Precision agriculture is the use of computer technology to enhance crop health through targeted farming techniques based on site-specific needs. Real-time data is gathered and analyzed to determine soil, crop, water, and air conditions. This can be combined with other data, such as equipment availability, weather predictions, and access to labor to make informed decisions about agricultural strategy.
Based on the data gathered and recommendations from analytical software, farmers can implement soil management practices and decide when to plant, fertilize, harvest, and rotate crops. Because the images are of such high quality, farmers can make decisions for entire fields, sections of fields, and even individual plants and animals, including monitoring nearby habitats of endangered species.
The various types of precision agriculture technology are often combined to paint a complete picture and allow farmers to make informed decisions.

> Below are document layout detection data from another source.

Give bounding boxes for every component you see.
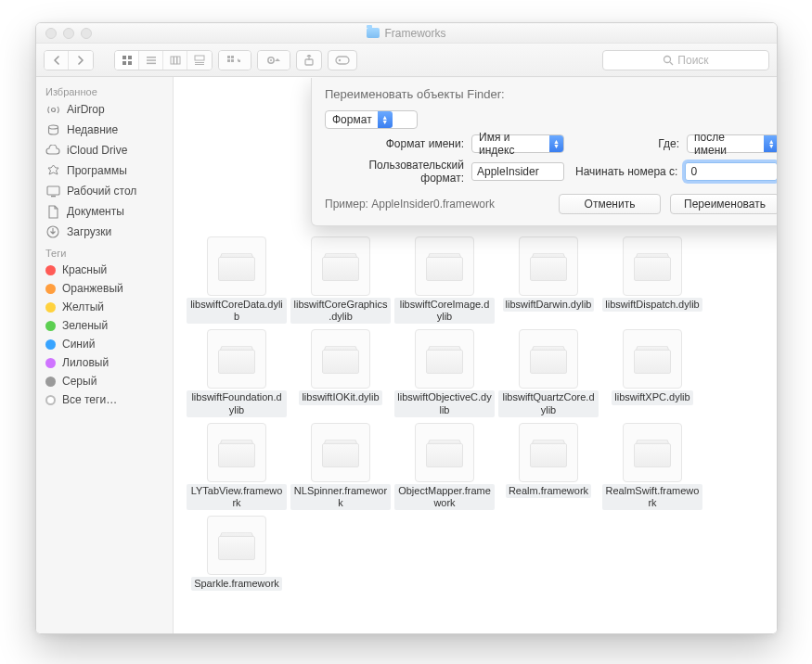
coverflow-view-button[interactable] <box>187 51 212 70</box>
recents-icon <box>45 122 60 137</box>
icloud-icon <box>45 143 60 158</box>
file-item[interactable]: libswiftFoundation.dylib <box>185 329 289 416</box>
sidebar-tag-label: Серый <box>62 375 97 388</box>
name-format-select[interactable]: Имя и индекс ▲▼ <box>471 134 564 153</box>
applications-icon <box>45 163 60 178</box>
file-name-label: Realm.framework <box>506 484 591 498</box>
sidebar-tag-label: Оранжевый <box>62 282 123 295</box>
file-name-label: libswiftFoundation.dylib <box>187 390 287 416</box>
file-item[interactable]: libswiftQuartzCore.dylib <box>496 329 600 416</box>
rename-mode-select[interactable]: Формат ▲▼ <box>325 110 418 129</box>
svg-rect-16 <box>231 59 234 62</box>
name-format-label: Формат имени: <box>325 137 464 150</box>
sidebar-item-documents[interactable]: Документы <box>36 201 173 222</box>
svg-rect-11 <box>195 62 204 63</box>
svg-rect-26 <box>47 186 59 195</box>
custom-format-label: Пользовательский формат: <box>325 159 464 185</box>
nav-buttons <box>44 50 94 70</box>
tag-all-icon <box>45 395 56 405</box>
downloads-icon <box>45 224 60 239</box>
bundle-icon <box>634 344 671 374</box>
cancel-button[interactable]: Отменить <box>559 194 661 214</box>
svg-rect-9 <box>177 57 180 64</box>
svg-rect-27 <box>51 196 56 197</box>
sidebar-tag-green[interactable]: Зеленый <box>36 316 173 335</box>
tags-button[interactable] <box>328 50 357 70</box>
column-view-button[interactable] <box>163 51 187 70</box>
dialog-title: Переименовать объекты Finder: <box>325 87 777 101</box>
sidebar-tag-orange[interactable]: Оранжевый <box>36 279 173 298</box>
search-placeholder: Поиск <box>677 54 708 67</box>
svg-rect-20 <box>336 57 349 64</box>
file-item[interactable]: Realm.framework <box>496 423 600 510</box>
file-item[interactable]: LYTabView.framework <box>185 423 289 510</box>
sidebar-item-label: iCloud Drive <box>67 144 127 157</box>
svg-point-25 <box>48 125 58 129</box>
bundle-icon <box>218 438 255 467</box>
minimize-window-button[interactable] <box>63 28 74 39</box>
sidebar-item-label: Программы <box>67 164 127 177</box>
sidebar-tag-red[interactable]: Красный <box>36 261 173 279</box>
sidebar-item-recents[interactable]: Недавние <box>36 120 173 140</box>
sidebar-item-icloud[interactable]: iCloud Drive <box>36 140 173 160</box>
sidebar-tag-purple[interactable]: Лиловый <box>36 353 173 372</box>
sidebar-tag-yellow[interactable]: Желтый <box>36 298 173 316</box>
file-item[interactable]: libswiftIOKit.dylib <box>289 329 393 416</box>
finder-window: Frameworks <box>35 22 778 634</box>
sidebar-item-label: Документы <box>67 205 124 218</box>
toolbar: Поиск <box>36 44 777 77</box>
tag-dot-icon <box>45 358 56 368</box>
forward-button[interactable] <box>69 51 93 70</box>
file-item[interactable]: libswiftObjectiveC.dylib <box>393 329 496 416</box>
sidebar-item-downloads[interactable]: Загрузки <box>36 222 173 242</box>
file-name-label: libswiftDispatch.dylib <box>602 298 702 312</box>
back-button[interactable] <box>45 51 69 70</box>
sidebar-item-airdrop[interactable]: AirDrop <box>36 99 173 120</box>
svg-rect-12 <box>195 64 204 65</box>
sidebar-tag-label: Лиловый <box>62 356 109 369</box>
arrange-button-group <box>218 50 251 70</box>
file-item[interactable]: libswiftDispatch.dylib <box>600 236 704 324</box>
search-icon <box>663 55 674 66</box>
svg-rect-15 <box>227 59 230 62</box>
file-item[interactable]: libswiftCoreGraphics.dylib <box>289 236 393 324</box>
file-item[interactable]: libswiftDarwin.dylib <box>496 236 600 324</box>
zoom-window-button[interactable] <box>81 28 92 39</box>
where-select[interactable]: после имени ▲▼ <box>687 134 777 153</box>
svg-rect-13 <box>227 56 230 58</box>
list-view-button[interactable] <box>139 51 163 70</box>
start-number-input[interactable] <box>685 162 777 181</box>
file-name-label: LYTabView.framework <box>187 484 287 510</box>
file-item[interactable]: RealmSwift.framework <box>600 423 704 510</box>
sidebar-item-applications[interactable]: Программы <box>36 160 173 181</box>
custom-format-input[interactable] <box>471 162 564 181</box>
file-item[interactable]: Sparkle.framework <box>185 516 289 591</box>
svg-rect-3 <box>128 61 132 65</box>
window-title: Frameworks <box>36 23 777 43</box>
sidebar-tag-all[interactable]: Все теги… <box>36 390 173 409</box>
search-field[interactable]: Поиск <box>602 50 769 70</box>
file-item[interactable]: libswiftCoreImage.dylib <box>393 236 496 324</box>
tag-dot-icon <box>45 321 56 331</box>
close-window-button[interactable] <box>45 28 57 39</box>
action-button[interactable] <box>258 51 290 70</box>
icon-view-button[interactable] <box>115 51 139 70</box>
file-item[interactable]: NLSpinner.framework <box>289 423 393 510</box>
sidebar-item-desktop[interactable]: Рабочий стол <box>36 181 173 201</box>
file-name-label: libswiftCoreGraphics.dylib <box>290 298 391 324</box>
documents-icon <box>45 204 60 219</box>
file-item[interactable]: libswiftCoreData.dylib <box>185 236 289 324</box>
file-item[interactable]: ObjectMapper.framework <box>393 423 496 510</box>
bundle-icon <box>530 438 567 467</box>
sidebar-tag-blue[interactable]: Синий <box>36 335 173 353</box>
share-button[interactable] <box>296 50 322 70</box>
svg-rect-10 <box>195 56 204 60</box>
file-item[interactable]: libswiftXPC.dylib <box>600 329 704 416</box>
arrange-button[interactable] <box>219 51 251 70</box>
bundle-icon <box>634 438 671 467</box>
svg-rect-6 <box>147 62 156 64</box>
content-area: .dylib libswiftCoreData.dylib libswiftCo… <box>174 77 777 633</box>
rename-button[interactable]: Переименовать <box>670 194 777 214</box>
bundle-icon <box>426 251 463 281</box>
sidebar-tag-gray[interactable]: Серый <box>36 372 173 390</box>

Satellite imagery can provide valuable information about crops and soil. However, images can only be captured on the satellite’s schedule, and when there is cloud cover, the data is not useful. To allow more flexibility, many farmers use drones to capture images on their own schedule, including when there is cloud cover. Repeatable flight plans and workflows capture consistent data, and drones are more accurate, affordable, reliable, and flexible than satellites.
Photogrammetry software allows farmers to create 2D photomosaic maps and 3D models from the imagery captured by drones. When compared, the maps show changes over time to monitor crop health. High resolution enables farmers to zoom into small areas—in some cases, down to the centimeter—to identify pests.
Multispectral sensors on drones and satellites can be used to show moisture levels in soil, temperature differentials in a field, and other metrics that help assess crop health.
Sensors in the field can accurately measure moisture levels in soil, air temperature, and so on to provide constant, real-time measurements. These sensors can be programmed to provide alerts when certain conditions are met so farmers can act quickly as needed.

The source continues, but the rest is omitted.